All entries are to be copied verbatim, while the pictures stay out.

----- Material shown

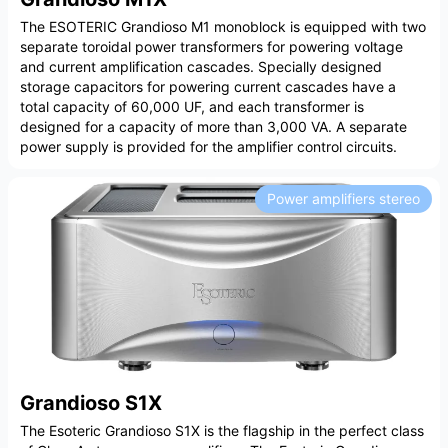
The ESOTERIC Grandioso M1 monoblock is equipped with two
separate toroidal power transformers for powering voltage
and current amplification cascades. Specially designed
storage capacitors for powering current cascades have a
total capacity of 60,000 UF, and each transformer is
designed for a capacity of more than 3,000 VA. A separate
power supply is provided for the amplifier control circuits.
Power amplifiers stereo
Grandioso S1X
The Esoteric Grandioso S1X is the flagship in the perfect class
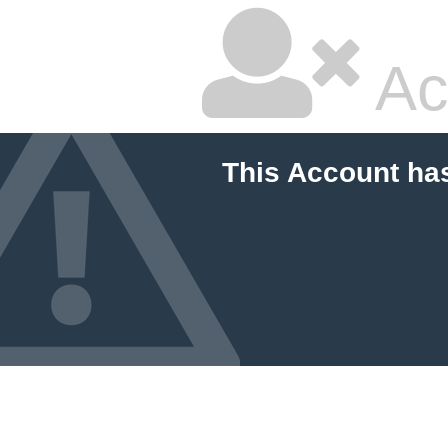
Ac
This Account ha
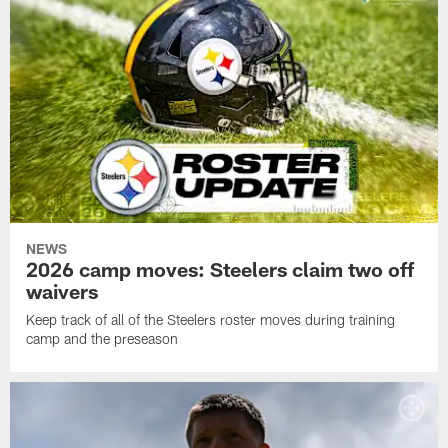
NEWS
2026 camp moves: Steelers claim two off
waivers
Keep track of all of the Steelers roster moves during training
camp and the preseason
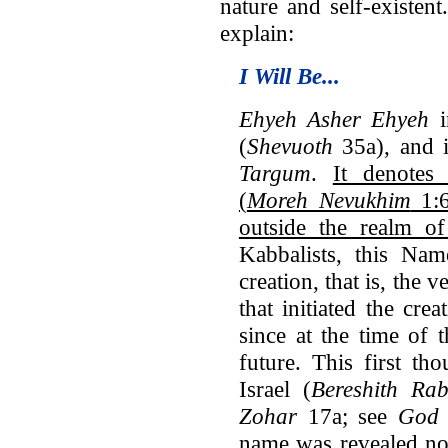
nature and self-existent
explain:
I Will Be...
Ehyeh Asher Ehyeh
i
(
Shevuoth
35a), and it
Targum
.
It denotes
(
Moreh Nevukhim
1:6
outside the realm of
Kabbalists, this Na
creation, that is, the 
that initiated the crea
since at the time of 
future. This first th
Israel (
Bereshith Ra
Zohar
17a; see
God 
name was revealed no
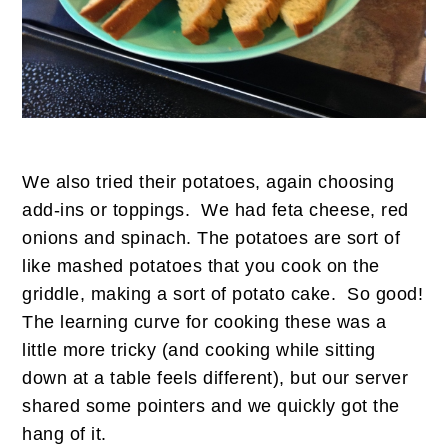
We also tried their potatoes, again choosing
add-ins or toppings. We had feta cheese, red
onions and spinach. The potatoes are sort of
like mashed potatoes that you cook on the
griddle, making a sort of potato cake. So good!
The learning curve for cooking these was a
little more tricky (and cooking while sitting
down at a table feels different), but our server
shared some pointers and we quickly got the
hang of it.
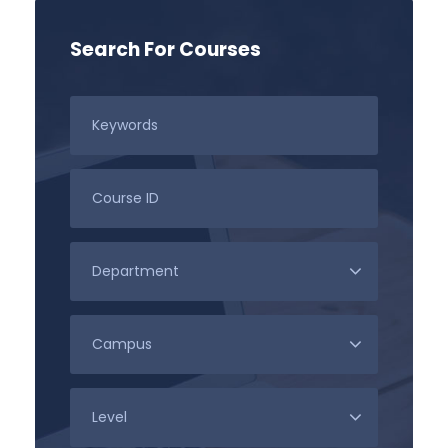
Search For Courses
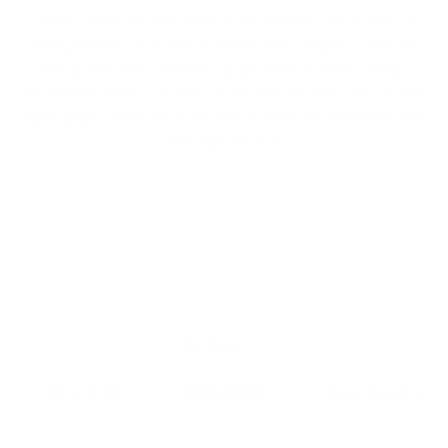
What started in their humble basement with a stack of
vintage fabrics, a sewing machine, and a fearless attitude
has grown into a 15,000-square-foot Toronto design
destination. Here our Tonic team designs and crafts stylish,
high-quality home decor essentials that are both beautiful
and built to last.
VISIT OUR STORE
READ THE WHOLE STORY
As Seen In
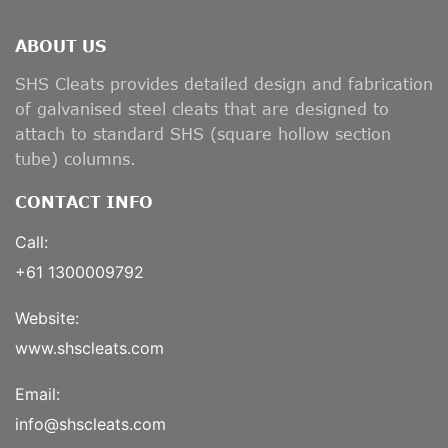
ABOUT US
SHS Cleats provides detailed design and fabrication
of galvanised steel cleats that are designed to
attach to standard SHS (square hollow section
tube) columns.
CONTACT INFO
Call:
+61 1300009792
Website:
www.shscleats.com
Email:
info@shscleats.com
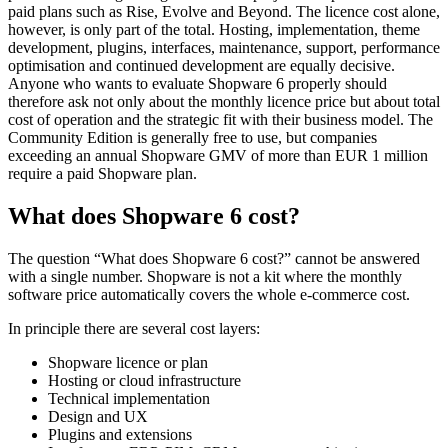
paid plans such as Rise, Evolve and Beyond. The licence cost alone,
however, is only part of the total. Hosting, implementation, theme
development, plugins, interfaces, maintenance, support, performance
optimisation and continued development are equally decisive.
Anyone who wants to evaluate Shopware 6 properly should
therefore ask not only about the monthly licence price but about total
cost of operation and the strategic fit with their business model. The
Community Edition is generally free to use, but companies
exceeding an annual Shopware GMV of more than EUR 1 million
require a paid Shopware plan.
What does Shopware 6 cost?
The question “What does Shopware 6 cost?” cannot be answered
with a single number. Shopware is not a kit where the monthly
software price automatically covers the whole e-commerce cost.
In principle there are several cost layers:
Shopware licence or plan
Hosting or cloud infrastructure
Technical implementation
Design and UX
Plugins and extensions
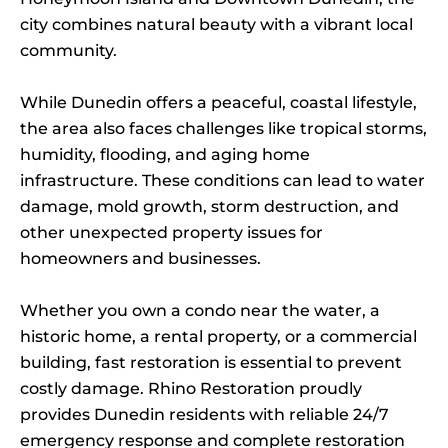
city combines natural beauty with a vibrant local
community.
While Dunedin offers a peaceful, coastal lifestyle,
the area also faces challenges like tropical storms,
humidity, flooding, and aging home
infrastructure. These conditions can lead to water
damage, mold growth, storm destruction, and
other unexpected property issues for
homeowners and businesses.
Whether you own a condo near the water, a
historic home, a rental property, or a commercial
building, fast restoration is essential to prevent
costly damage. Rhino Restoration proudly
provides Dunedin residents with reliable 24/7
emergency response and complete restoration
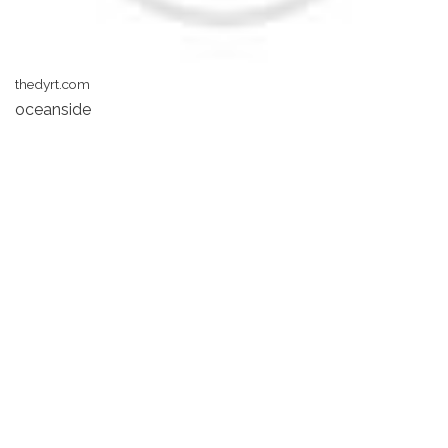
thedyrt.com
oceanside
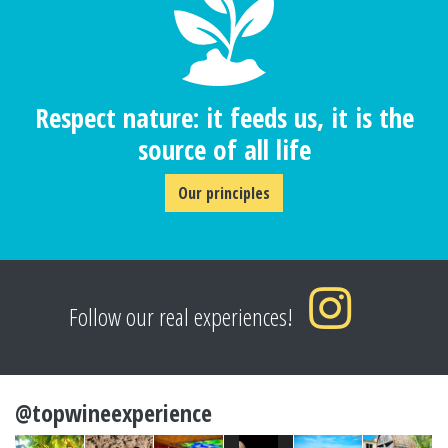
Respect nature: it feeds us, it is the
source of all life
Our principles
Follow our real experiences!
@topwineexperience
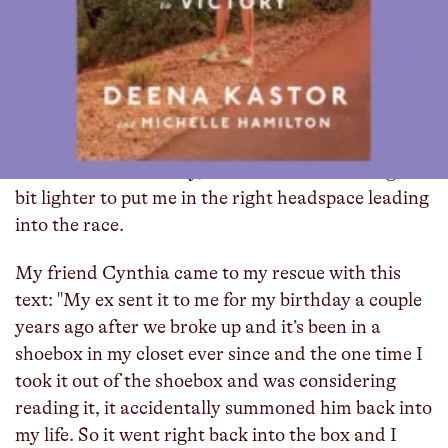
About two weeks before I ran last month’s New
York City Marathon, I texted my friend group to
see if anyone had a copy of
Deena Kastor’s memoir
that I could borrow. I was inspired by my training
partner, Cathy Lee, who had read it before she ran
New York back in 2023. I had also been watching a
lot of
Scandal
recently, and wanted something a
bit lighter to put me in the right headspace leading
into the race.
My friend Cynthia came to my rescue with this
text: "My ex sent it to me for my birthday a couple
years ago after we broke up and it’s been in a
shoebox in my closet ever since and the one time I
took it out of the shoebox and was considering
reading it, it accidentally summoned him back into
my life. So it went right back into the box and I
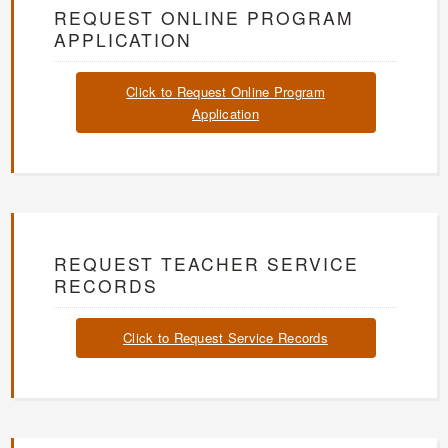
REQUEST ONLINE PROGRAM
APPLICATION
Click to Request Online Program
Application
REQUEST TEACHER SERVICE
RECORDS
Click to Request Service Records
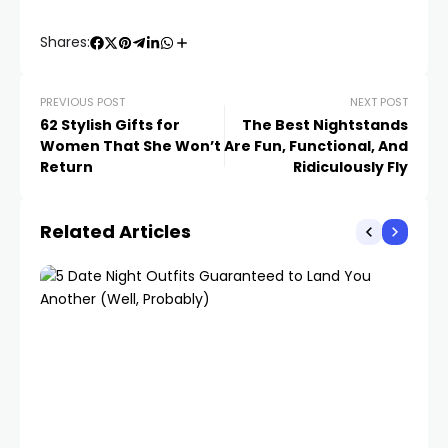
Shares:
PREVIOUS POST
NEXT POST
62 Stylish Gifts for
The Best Nightstands
Women That She Won’t
Are Fun, Functional, And
Return
Ridiculously Fly
Related Articles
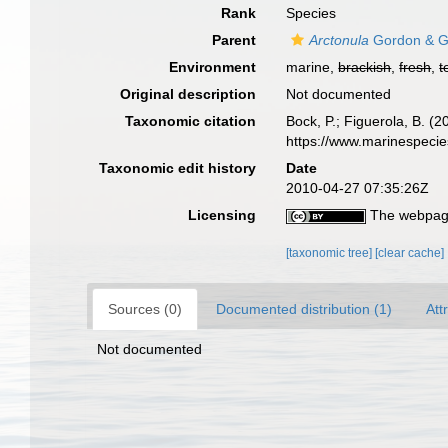
Rank
Species
Parent
Arctonula
Gordon & G
Environment
marine,
brackish
,
fresh
,
t
Original description
Not documented
Taxonomic citation
Bock, P.; Figuerola, B. (
https://www.marinespeci
Taxonomic edit history
Date
2010-04-27 07:35:26Z
Licensing
The webpage
[taxonomic tree]
[clear cache]
Sources (0)
Documented distribution (1)
Att
Not documented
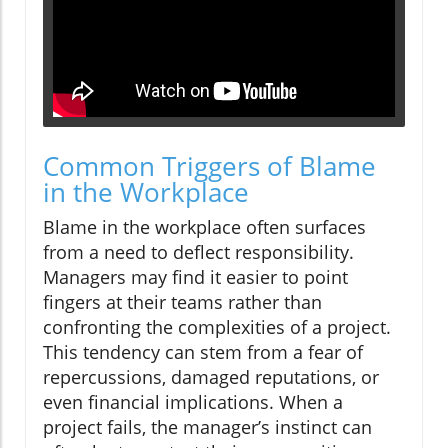
Common Triggers of Blame
in the Workplace
Blame in the workplace often surfaces
from a need to deflect responsibility.
Managers may find it easier to point
fingers at their teams rather than
confronting the complexities of a project.
This tendency can stem from a fear of
repercussions, damaged reputations, or
even financial implications. When a
project fails, the manager’s instinct can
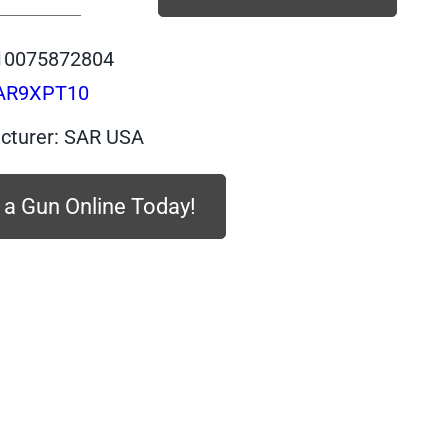
SAR9XPT10
-
10075872804
SAR
AR9XPT10
SAR9X,
PLATINUM
cturer: SAR USA
Body,
PLATINUM
 a Gun Online Today!
Slide,
9mm,
10
quantity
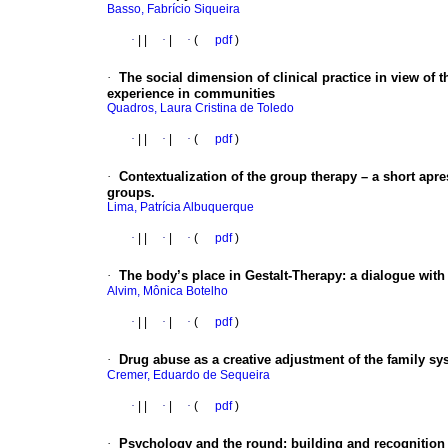
Basso, Fabrício Siqueira
·
|
|
·
|
·
(
pdf
)
·
The social dimension of clinical practice in view of 
experience in communities
Quadros, Laura Cristina de Toledo
·
|
|
·
|
·
(
pdf
)
·
Contextualization of the group therapy – a short apr
groups.
Lima, Patrícia Albuquerque
·
|
|
·
|
·
(
pdf
)
·
The body’s place in Gestalt-Therapy: a dialogue wit
Alvim, Mônica Botelho
·
|
|
·
|
·
(
pdf
)
·
Drug abuse as a creative adjustment of the family sy
Cremer, Eduardo de Sequeira
·
|
|
·
|
·
(
pdf
)
·
Psychology and the round: building and recognition o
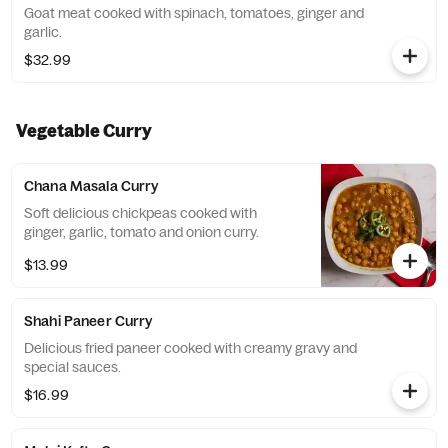
Goat meat cooked with spinach, tomatoes, ginger and
garlic.
$32.99
Vegetable Curry
Chana Masala Curry
Soft delicious chickpeas cooked with
ginger, garlic, tomato and onion curry.
$13.99
Shahi Paneer Curry
Delicious fried paneer cooked with creamy gravy and
special sauces.
$16.99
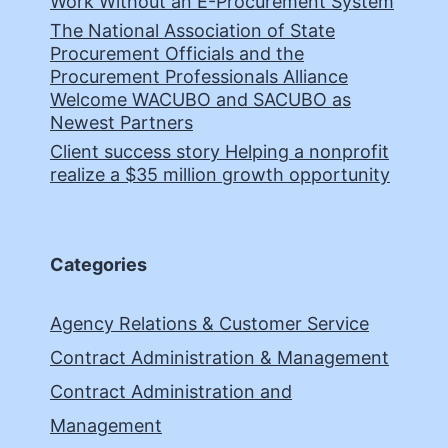
Work Without an E-Procurement System
The National Association of State
Procurement Officials and the
Procurement Professionals Alliance
Welcome WACUBO and SACUBO as
Newest Partners
Client success story Helping a nonprofit
realize a $35 million growth opportunity
Categories
Agency Relations & Customer Service
Contract Administration & Management
Contract Administration and
Management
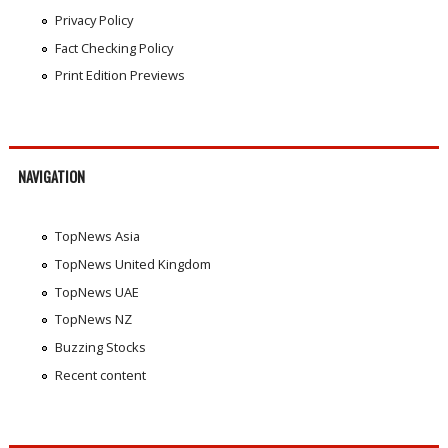
Privacy Policy
Fact Checking Policy
Print Edition Previews
NAVIGATION
TopNews Asia
TopNews United Kingdom
TopNews UAE
TopNews NZ
Buzzing Stocks
Recent content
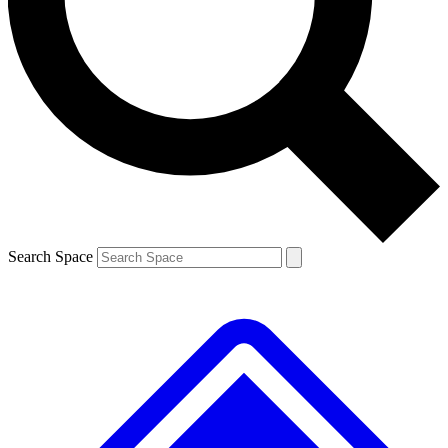
Contact me with news and offers from other Future brands
By submitting your information you agree to the
Terms & Conditions
and
Privacy Policy
and are aged 16 or over.
Search Space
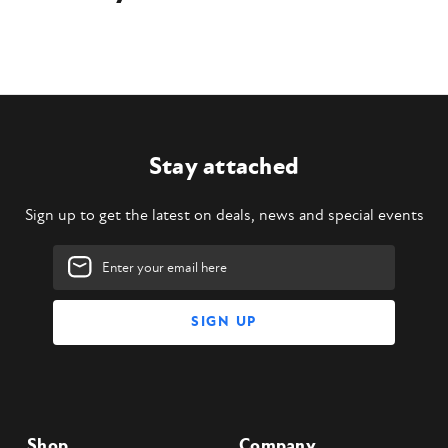
Stay attached
Sign up to get the latest on deals, news and special events
Email
Address
Shop
Company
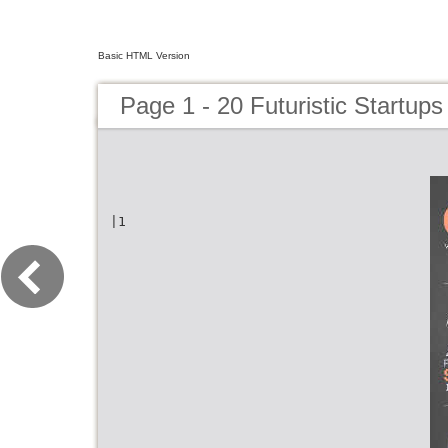
Basic HTML Version
Page 1 - 20 Futuristic Startups
|1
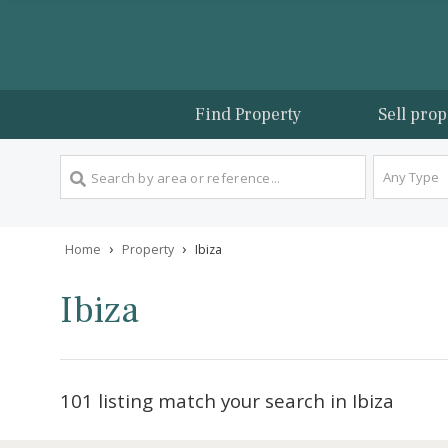
Find Property
Sel
An
›
›
Home
Property
Ibiza
Ibiza
101 listing match your search in Ibiza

----------

- **Solved problem**
The ESOTERIC Grandioso M1 monoblock is equipped with two
separate toroidal power transformers for powering voltage
and current amplification cascades. Specially designed
storage capacitors for powering current cascades have a
total capacity of 60,000 UF, and each transformer is
designed for a capacity of more than 3,000 VA. A separate
power supply is provided for the amplifier control circuits.
Power amplifiers stereo
Grandioso S1X
The Esoteric Grandioso S1X is the flagship in the perfect class
Ac
This Account ha
NEWS
2026 camp moves: Steelers claim two off
waivers
Keep track of all of the Steelers roster moves during training
camp and the preseason
nature and self-existent
explain:
I Will Be...
Ehyeh Asher Ehyeh
i
(
Shevuoth
35a), and it
Targum
.
It denotes
(
Moreh Nevukhim
1:6
outside the realm of
Kabbalists, this Na
creation, that is, the 
that initiated the crea
since at the time of 
future. This first th
Israel (
Bereshith Ra
Zohar
17a; see
God 
name was revealed no
We also tried their potatoes, again choosing
add-ins or toppings. We had feta cheese, red
onions and spinach. The potatoes are sort of
like mashed potatoes that you cook on the
griddle, making a sort of potato cake. So good!
The learning curve for cooking these was a
little more tricky (and cooking while sitting
down at a table feels different), but our server
shared some pointers and we quickly got the
hang of it.
Search For Courses
What started in their humble basement with a stack of
vintage fabrics, a sewing machine, and a fearless attitude
has grown into a 15,000-square-foot Toronto design
destination. Here our Tonic team designs and crafts stylish,
high-quality home decor essentials that are both beautiful
and built to last.
VISIT OUR STORE
READ THE WHOLE STORY
As Seen In
ABOUT US
SHS Cleats provides detailed design and fabrication
of galvanised steel cleats that are designed to
attach to standard SHS (square hollow section
tube) columns.
CONTACT INFO
Call:
+61 1300009792
Website:
www.shscleats.com
Email:
info@shscleats.com
paid plans such as Rise, Evolve and Beyond. The licence cost alone,
however, is only part of the total. Hosting, implementation, theme
development, plugins, interfaces, maintenance, support, performance
optimisation and continued development are equally decisive.
Anyone who wants to evaluate Shopware 6 properly should
therefore ask not only about the monthly licence price but about total
cost of operation and the strategic fit with their business model. The
Community Edition is generally free to use, but companies
exceeding an annual Shopware GMV of more than EUR 1 million
require a paid Shopware plan.
What does Shopware 6 cost?
The question “What does Shopware 6 cost?” cannot be answered
with a single number. Shopware is not a kit where the monthly
software price automatically covers the whole e-commerce cost.
In principle there are several cost layers:
Shopware licence or plan
Hosting or cloud infrastructure
Technical implementation
Design and UX
Plugins and extensions
city combines natural beauty with a vibrant local
community.
While Dunedin offers a peaceful, coastal lifestyle,
the area also faces challenges like tropical storms,
humidity, flooding, and aging home
infrastructure. These conditions can lead to water
damage, mold growth, storm destruction, and
other unexpected property issues for
homeowners and businesses.
Whether you own a condo near the water, a
historic home, a rental property, or a commercial
building, fast restoration is essential to prevent
costly damage. Rhino Restoration proudly
provides Dunedin residents with reliable 24/7
emergency response and complete restoration
thedyrt.com
oceanside
Respect nature: it feeds us, it is the
source of all life
Our principles
Follow our real experiences!
@topwineexperience
About two weeks before I ran last month’s New
York City Marathon, I texted my friend group to
see if anyone had a copy of
Deena Kastor’s memoir
that I could borrow. I was inspired by my training
partner, Cathy Lee, who had read it before she ran
New York back in 2023. I had also been watching a
lot of
Scandal
recently, and wanted something a
bit lighter to put me in the right headspace leading
into the race.
My friend Cynthia came to my rescue with this
text: "My ex sent it to me for my birthday a couple
years ago after we broke up and it’s been in a
shoebox in my closet ever since and the one time I
took it out of the shoebox and was considering
reading it, it accidentally summoned him back into
my life. So it went right back into the box and I
REQUEST ONLINE PROGRAM
APPLICATION
Click to Request Online Program
Application
REQUEST TEACHER SERVICE
RECORDS
Click to Request Service Records
Shares:
PREVIOUS POST
NEXT POST
62 Stylish Gifts for
The Best Nightstands
Women That She Won’t
Are Fun, Functional, And
Return
Ridiculously Fly
Related Articles
Rank
Species
Parent
Arctonula
Gordon & G
Environment
marine,
brackish
,
fresh
,
t
Original description
Not documented
Taxonomic citation
Bock, P.; Figuerola, B. (
https://www.marinespeci
Taxonomic edit history
Date
2010-04-27 07:35:26Z
Licensing
The webpage
[taxonomic tree]
[clear cache]
Sources (0)
Documented distribution (1)
Att
Not documented
Common Triggers of Blame
in the Workplace
Blame in the workplace often surfaces
from a need to deflect responsibility.
Managers may find it easier to point
fingers at their teams rather than
confronting the complexities of a project.
This tendency can stem from a fear of
repercussions, damaged reputations, or
even financial implications. When a
project fails, the manager’s instinct can
SAR9XPT10
-
10075872804
SAR
AR9XPT10
SAR9X,
PLATINUM
cturer: SAR USA
Body,
PLATINUM
 a Gun Online Today!
Slide,
9mm,
10
quantity
Basso, Fabrício Siqueira
·
|
|
·
|
·
(
pdf
)
·
The social dimension of clinical practice in view of 
experience in communities
Quadros, Laura Cristina de Toledo
·
|
|
·
|
·
(
pdf
)
·
Contextualization of the group therapy – a short apr
groups.
Lima, Patrícia Albuquerque
·
|
|
·
|
·
(
pdf
)
·
The body’s place in Gestalt-Therapy: a dialogue wit
Alvim, Mônica Botelho
·
|
|
·
|
·
(
pdf
)
·
Drug abuse as a creative adjustment of the family sy
Cremer, Eduardo de Sequeira
·
|
|
·
|
·
(
pdf
)
·
Psychology and the round: building and recognition o
Goat meat cooked with spinach, tomatoes, ginger and
garlic.
$32.99
Vegetable Curry
Chana Masala Curry
Soft delicious chickpeas cooked with
ginger, garlic, tomato and onion curry.
$13.99
Shahi Paneer Curry
Delicious fried paneer cooked with creamy gravy and
special sauces.
$16.99
Work Without an E-Procurement System
The National Association of State
Procurement Officials and the
Procurement Professionals Alliance
Welcome WACUBO and SACUBO as
Newest Partners
Client success story Helping a nonprofit
realize a $35 million growth opportunity
Categories
Agency Relations & Customer Service
Contract Administration & Management
Contract Administration and
Management
Privacy Policy
Fact Checking Policy
Print Edition Previews
NAVIGATION
TopNews Asia
TopNews United Kingdom
TopNews UAE
TopNews NZ
Buzzing Stocks
Recent content
Contact me with news and offers from other Future brands
By submitting your information you agree to the
Terms & Conditions
and
Privacy Policy
and are aged 16 or over.
Search Space
Stay attached
Sign up to get the latest on deals, news and special events
Email
Address
Shop
Company
Basic HTML Version
Page 1 - 20 Futuristic Startups
|1
Find Property
Sel
An
›
›
Home
Property
Ibiza
Ibiza
101 listing match your search in Ibiza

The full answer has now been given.